This is part of our ‘Meet Our Delegates’ series where we introduce you to social scientists and technologists who are attending the conference.
Hei Jani, nice to meet you! You’re the AI Lead at Solita, which is headquartered in Helsinki. Can you tell us a bit about Solita and what your job involves?
Solita is a digital transformation company driven by data and human insight. We create culture, services and tech solutions that help us reinvent businesses and society for the better. Our services range from strategic consulting to service design, digital development, data, AI & analytics and managed cloud services.

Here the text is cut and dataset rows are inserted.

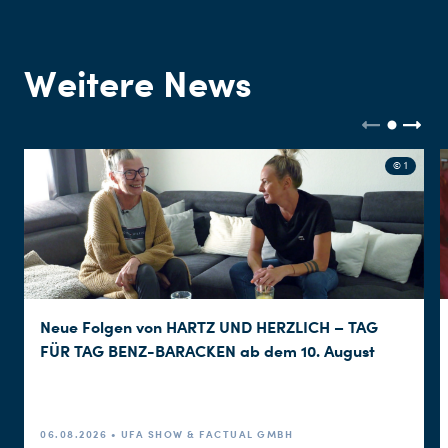
Weitere News
© 1
Neue Folgen von HARTZ UND HERZLICH – TAG
FÜR TAG BENZ-BARACKEN ab dem 10. August
06.08.2026 • UFA SHOW & FACTUAL GMBH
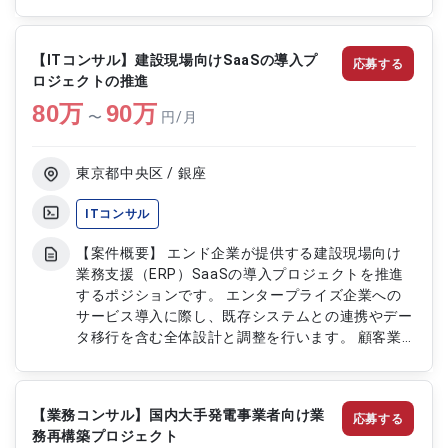
システム（Domo）の調査と業務要件の確認 ・
Domoを用いた要件定義、基本設計などの上流工程
支援
【ITコンサル】建設現場向けSaaSの導入プ
応募する
ロジェクトの推進
80
万
90
万
〜
円/月
東京都中央区 / 銀座
ITコンサル
【案件概要】 エンド企業が提供する建設現場向け
業務支援（ERP）SaaSの導入プロジェクトを推進
するポジションです。 エンタープライズ企業への
サービス導入に際し、既存システムとの連携やデー
タ移行を含む全体設計と調整を行います。 顧客業
務の理解を深めたうえで、SaaS側で改修すべき機
能と顧客内システム側で対応すべき領域を切り分
け、最適な導入方針を策定します。 スケジュール
【業務コンサル】国内大手発電事業者向け業
応募する
管理から開発後の受け入れテスト、導入完了まで一
務再構築プロジェクト
貫してマネジメントを担当する役割です。 【作業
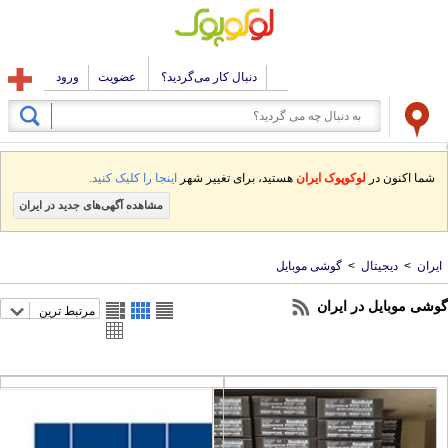
دنبال کار می‌گردید؟
عضویت
ورود
شما اکنون در
لوکوپوک ایران
هستید، برای تغییر شهر
اینجا را کلیک کنید.
مشاهده آگهی‌های جدید در ایران
یران
>
دیجیتال
>
گوشی موبایل
شی موبایل در ایران
مرتبط ترین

My job title at Solita is AI Lead, I work in the no-man’s-land situated between design, machine learning, technology and human insight. I help people understand, and utilise, the possibilities offered by machine learning, hopefully in a sustainable and responsible manner.
In March Solita published a report on the ethics of artificial intelligence. In it you talk about the ‘black box problem’. For those who haven’t read the report, can you summarise your perspective on this important issue?
The black box problem is a label often attached to machine learning solutions built using artificial neural networks (ANN), an algorithm very loosely modelled on neural systems found in the animal kingdom. In the last decade or so ANNs have become hugely popular due to the high-quality results data scientists, the specialists deploying machine learning, have been able to get from using them. How an ANN produces its results can be difficult, if not impossible, to understand, which means that any solution built using an ANN may produce great results, but the why and how remains unknown. Thus the popularised term “black box”.
At the end of the day if we cannot understand exactly how an AI application produces its results it is difficult to measure how fair, or ethical, the results are. Trusting such an application is a leap in the dark, that many of us take every day when using AI applications embedded in social media, search engines, online stores etc.
You work alongside a social scientist, Antti Rannisto, who is also coming to the conference. As a technologist, what are the benefits, in your opinion, of having social scientists on tech teams?
Technology is used to build services for people. Social scientists have a scientific framework for understanding people, thus, they enable technologists, such as myself, to build better services. Developing services without human insight is a waste of resources. Simple as that.
Why are you excited to attend the conference and what do you hope to get from attending?
I am really looking forward to hearing the keynotes, but most of all I am excited to meet people who understand people better than I, as a computer man, would ever be able to.
In your opinion, why do you think other technologists should attend the conference?
Technology belongs to people, not the other way around. With the ever increasing speed of AI development, we cannot repeat this too often.
Is there anything else you’d like to tell us or say?
Looking forward to it!
Kiitos, Jani, we look forward to meeting you in October!